Want to test it?  Great!  Get a mirror and give yourself a big smile.  No, no, a REAL smile, one that you mean.  Nope, try again.  Okay, getting better.  Got it yet?  Okay, now hold that for 20 minutes.  Don't move, now!

Yeah, right.  Many people don't even like to smile for the camera, and that's just for a second or two.

The issue with facial expressions is that they are reflections of our inner state of mind, which is constantly changing.  When you're posing for an artist, you can hold your body in a position for quite a while, but your mind is going off somewhere else.  As one guy who sat for the painter Lucien Freud said, posing is a cross between zen meditation and a trip to the barber.  I've found that models' faces will settle in to a neutral or blank expression, one that will naturally hold itself over a long period of time.  Sometimes you can see flickers of expression cross their faces as some train of thought is amusing, frustrating, or whatever, but mostly it's just blank.

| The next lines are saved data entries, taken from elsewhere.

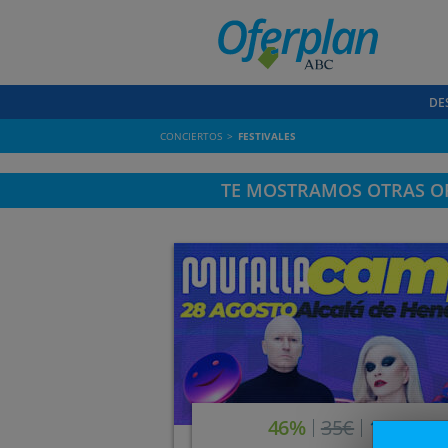
DE
CONCIERTOS
FESTIVALES
TE MOSTRAMOS OTRAS OF
46%
35€
19€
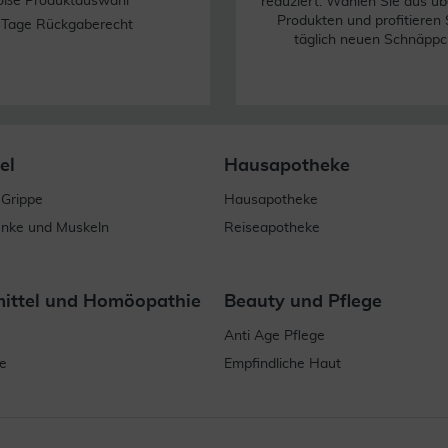
oße Produktauswahl
reduziert. Wählen Sie aus üb
Produkten und profitieren 
 Tage Rückgaberecht
täglich neuen Schnäppc
el
Hausapotheke
 Grippe
Hausapotheke
enke und Muskeln
Reiseapotheke
mittel und Homöopathie
Beauty und Pflege
Anti Age Pflege
e
Empfindliche Haut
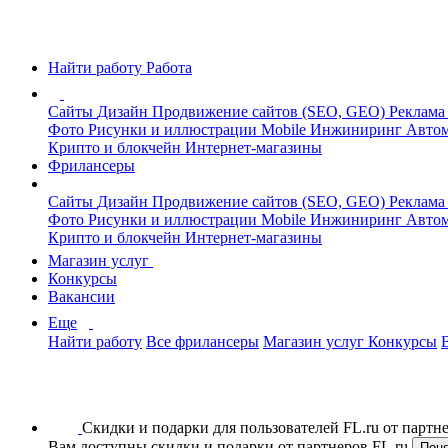
Найти работу
Работа
Сайты
Дизайн
Продвижение сайтов (SEO, GEO)
Реклама
Фото
Рисунки и иллюстрации
Mobile
Инжиниринг
Автом
Крипто и блокчейн
Интернет-магазины
Фрилансеры
Сайты
Дизайн
Продвижение сайтов (SEO, GEO)
Реклама
Фото
Рисунки и иллюстрации
Mobile
Инжиниринг
Автом
Крипто и блокчейн
Интернет-магазины
Магазин услуг
Конкурсы
Вакансии
Еще
Найти работу
Все фрилансеры
Магазин услуг
Конкурсы
Скидки и подарки для пользователей FL.ru от парт
Вам доступны скидки и подарки от партнеров FL.ru
Пон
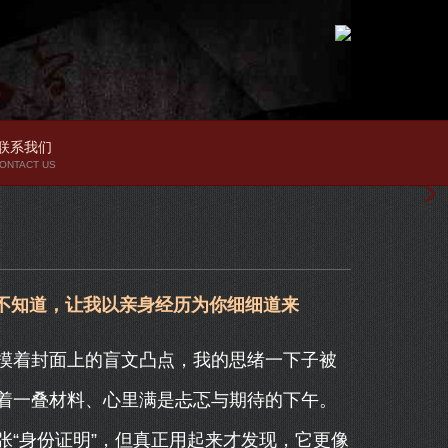
联系我们
ONTACT US
不知道，让我以亲身经历为你细细道来
摸着封面上的盲文凸点，我的思绪一下子被
着一叠材料、心里满是忐忑与期待的下午。
“身份证明”，但真正用起来才发现，它更像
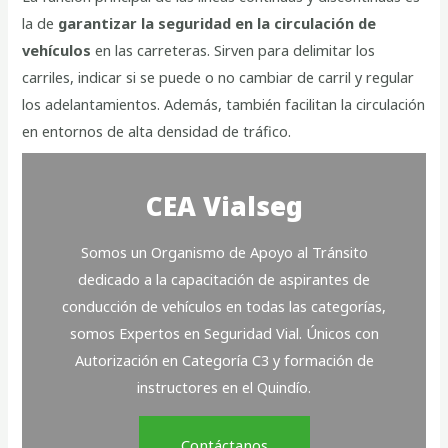
la de
garantizar la seguridad en la circulación de
vehículos
en las carreteras. Sirven para delimitar los
carriles, indicar si se puede o no cambiar de carril y regular
los adelantamientos. Además, también facilitan la circulación
en entornos de alta densidad de tráfico.
CEA Vialseg
Somos un Organismo de Apoyo al Tránsito
dedicado a la capacitación de aspirantes de
conducción de vehículos en todas las categorías,
somos Expertos en Seguridad Vial. Únicos con
Autorización en Categoría C3 y formación de
instructores en el Quindío.
Contáctanos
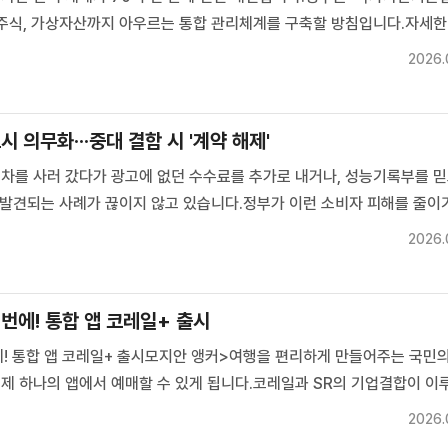
주식, 가상자산까지 아우르는 통합 관리체계를 구축할 방침입니다.자세한
영 기자>비상경제본부 회의 겸 경제구조혁신 관계장관회의를 개최한 
2026.
제부 장관이 "국가자산의 관리체계를 전면 개편하겠다"고 밝혔습니다.최근.
 의무화···중대 결함 시 '계약 해제'
차를 사러 갔다가 광고에 없던 수수료를 추가로 내거나, 성능기록부를 믿
 발견되는 사례가 끊이지 않고 있습니다.정부가 이런 소비자 피해를 줄이
제도를 전면 손질하기로 했습니다.화면으로 만나봅니다.이리나 기자>매년
2026.
차는 약 250만 대.신차보다 거래 규모가 더 크지만 소비자들의 불신...
한 번에! 통합 앱 코레일+ 출시
번에! 통합 앱 코레일+ 출시모지안 앵커>여행을 편리하게 만들어주는 국민의
 이제 하나의 앱에서 예매할 수 있게 됩니다.코레일과 SR의 기업결합이 이
레일·SR 기업결합 의미는?Q. '코레일+' 통합 앱 개선은?Q. 통합 운행 열
2026.
X·SRT 통합 운영 기대 효과는?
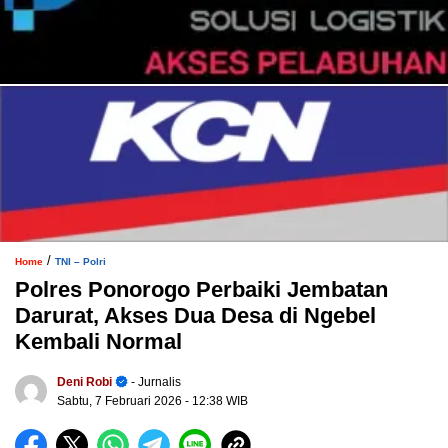
/
Home
TNI – Polri
Polres Ponorogo Perbaiki Jembatan
Darurat, Akses Dua Desa di Ngebel
Kembali Normal
Deni Robi
- Jurnalis
Sabtu, 7 Februari 2026
- 12:38 WIB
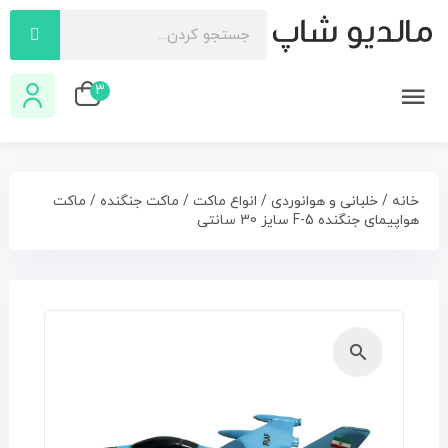
3
خانه
/
خلبانی و هوانوردی
/
انواع ماکت
/
ماکت جنگنده
/ ماکت
هواپیمای جنگنده F-5 سایز 30 سانتی
🔍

So how do I do expressions?  Photography.  I'll have a camera out as I talk with the model and will shoot a lot of photos.  Then I'll use the photos as references to build the artwork.  I don't copy the photo, though, but will use the images to see the details of how somebody's face shows expression.

This image came from my last life session with Apryl.  Her expression during the pose was, as all are, pretty blank.  But she's certainly not blank, she's smart, funny, and very expressive.  So during a break, I got out my camera and took a bunch of photos as we talked.  Then we went back to the pose. Now, several weeks later, I was able to go back, look at the photos, and start something new based on them.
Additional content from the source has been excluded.